— DIRECTIONS —
Transcribe exactly, and only, the lines from the one containing "store locator. Discover" through the last line of the data.

— MATERIAL FOR THIS EXERCISE —
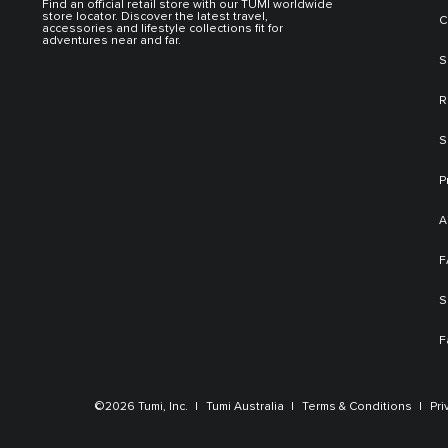
Find an official retail store with our TUMI worldwide
store locator. Discover the latest travel,
C
accessories and lifestyle collections fit for
adventures near and far.
S
R
S
P
A
F
S
F
©2026 Tumi, Inc.
Tumi Australia
Terms & Conditions
Pri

— OUTPUT BELOW —
store locator. Discover the latest travel,
C
accessories and lifestyle collections fit for
adventures near and far.
S
R
S
P
A
F
S
F
©2026 Tumi, Inc.
Tumi Australia
Terms & Conditions
Pri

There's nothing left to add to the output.